Im SPD-Bundesvorstand wurde Klaus Wowereit abgestraft. Berliner Genossen werten das als Revanche.

Von Ulrich Zawatka-Gerlach

Ein SPD-Rechter, der nicht genannt sein will, spendet Klaus Wowereit Trost. Dass der Regierende Bürgermeister im SPD-Bundesvorstand bei der Nominierung zum Vize-Parteichef das schlechteste Ergebnis erzielte, sei „wenig spektakulär“. Schließlich sei die Partei seit der Bundestagswahl aufgewühlt und empfindlich. In dieser Situation habe der Berliner SPD-Landesvorstand öffentlich an der Autorität des amtierenden Parteivorstands, der alten Garde, gesägt. Da sei es kein Wunder, dass der wichtigste Berliner Genosse abgestraft wurde.

Vor allem Peer Steinbrück, der scheidende Finanzminister, schimpfte am Montag im Parteivorstand heftig auf Wowereit und die Berliner Genossen, die in einer Resolution nicht nur ihn, sondern auch Frank-Walter Steinmeier und Franz Müntefering namentlich für das desaströse Wahlergebnis verantwortlich machten.
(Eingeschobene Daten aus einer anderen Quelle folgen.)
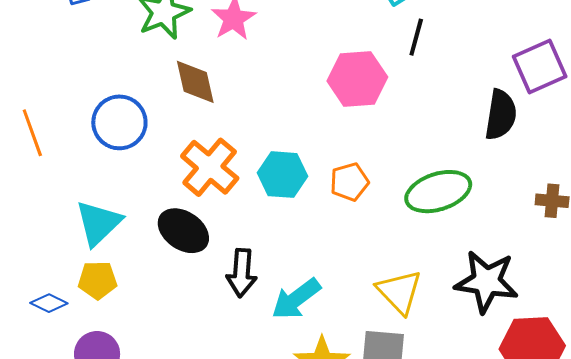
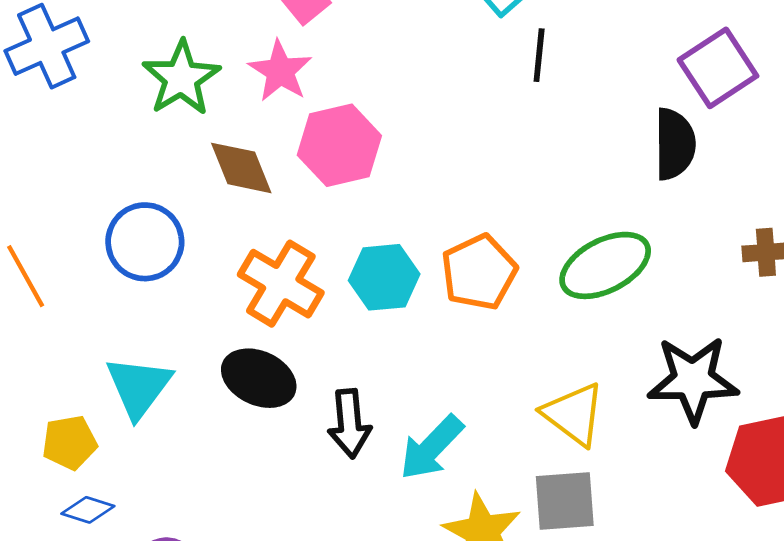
pink hexagon: (357, 79) -> (339, 145), moved
orange pentagon: (349, 182) -> (479, 272), size x1.4
yellow pentagon: (97, 280) -> (70, 443), moved

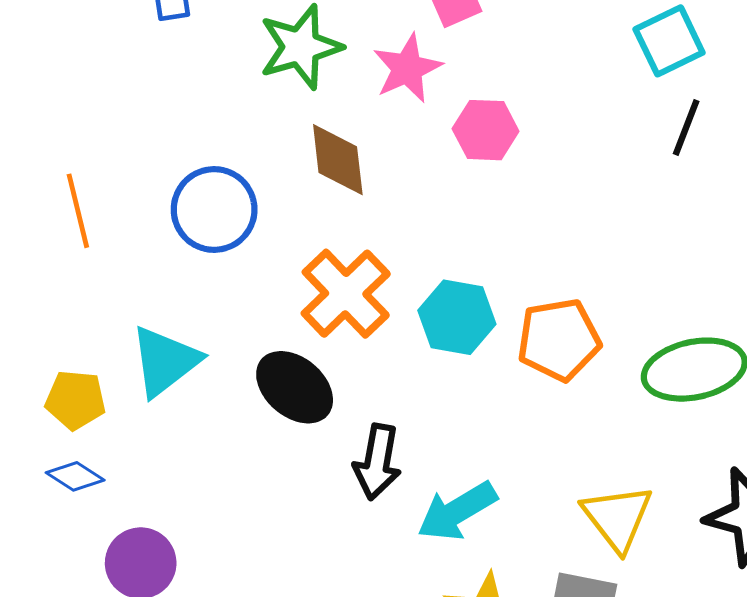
pink hexagon: (339, 145) -> (486, 130), moved, size x0.7

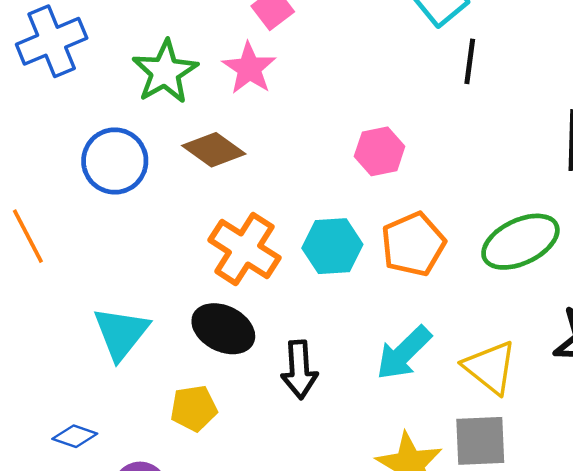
pink hexagon: (486, 130) -> (380, 151), moved
brown diamond: (338, 160) -> (214, 150), turned -34
blue circle: (214, 209) -> (115, 161), moved
yellow pentagon: (76, 400) -> (194, 408), moved
cyan arrow: (457, 511) -> (404, 353), moved

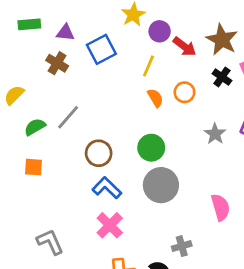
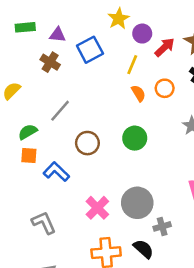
red arrow: (184, 47) -> (165, 47), turned -80
green semicircle: (35, 127) -> (28, 132), moved
gray circle: (161, 185) -> (137, 203), moved
blue L-shape: (107, 188) -> (56, 172), moved

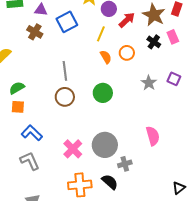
gray line: (60, 111) -> (65, 71), moved, turned -48
blue L-shape: (56, 172) -> (32, 133), moved

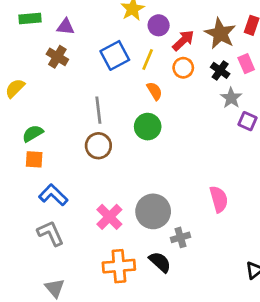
blue square: (67, 22) -> (115, 55), moved
orange circle: (127, 53) -> (183, 68), moved
gray star: (149, 83) -> (231, 98), moved
green circle: (103, 93) -> (148, 127), moved

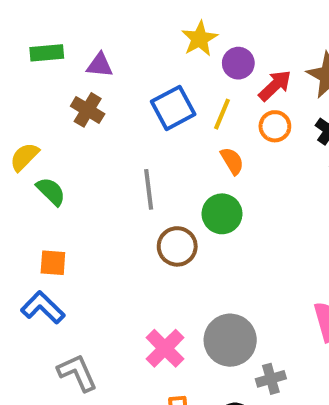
green semicircle: (33, 133) -> (51, 191), moved, turned 75
brown circle: (98, 146) -> (177, 246), moved
blue L-shape: (53, 195) -> (43, 308), moved

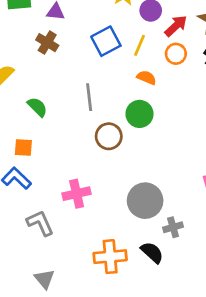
orange semicircle: (232, 161) -> (146, 78), turned -36
green semicircle: (51, 191) -> (37, 107), moved
pink cross: (165, 348) -> (77, 194), moved, turned 32

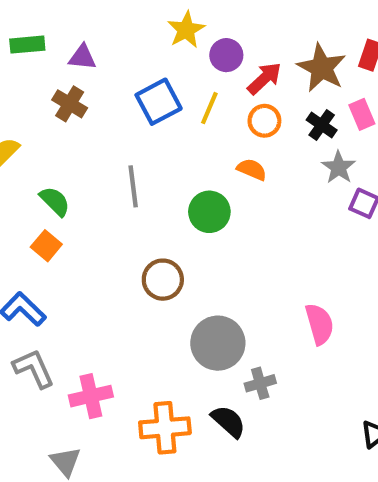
orange semicircle: (146, 78) -> (252, 169), moved
brown circle: (109, 136) -> (163, 280), moved
orange square: (23, 147) -> (46, 246), moved, turned 36
pink cross: (77, 194) -> (91, 396), moved
gray L-shape: (40, 223) -> (34, 368), moved

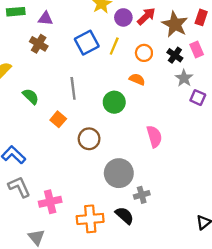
red arrow: (264, 78) -> (146, 16), moved
orange square: (46, 246) -> (58, 119), moved
pink semicircle: (319, 324) -> (154, 136), moved

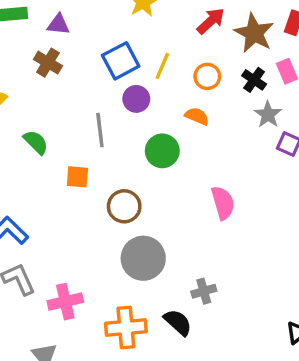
purple circle: (123, 17) -> (136, 99), moved
orange square: (58, 119) -> (77, 177), turned -35
gray circle: (119, 173) -> (143, 258), moved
Steinbrück sprach von einem „stillosen Umgang“ und Treulosigkeit.

Wowereit erhielt, wie berichtet, bei der Nominierung für den SPD-Bundesparteitag nur 22 von 36 Stimmen. Zwei Stimmen weniger als die Parteilinke Andrea Nahles. Neun Stimmen weniger als der Ex-Bundesminister Olaf Scholz und die Genossinnen Hannelore Kraft und Manuela Schwesig. Ein schmerzhafter Dämpfer für den ehrgeizigen Spitzenmann aus Berlin, der sich seit 2005 diskret darum bemüht, in die engere Führungsspitze der deutschen Sozialdemokratie vorzurücken. Bisher vergeblich.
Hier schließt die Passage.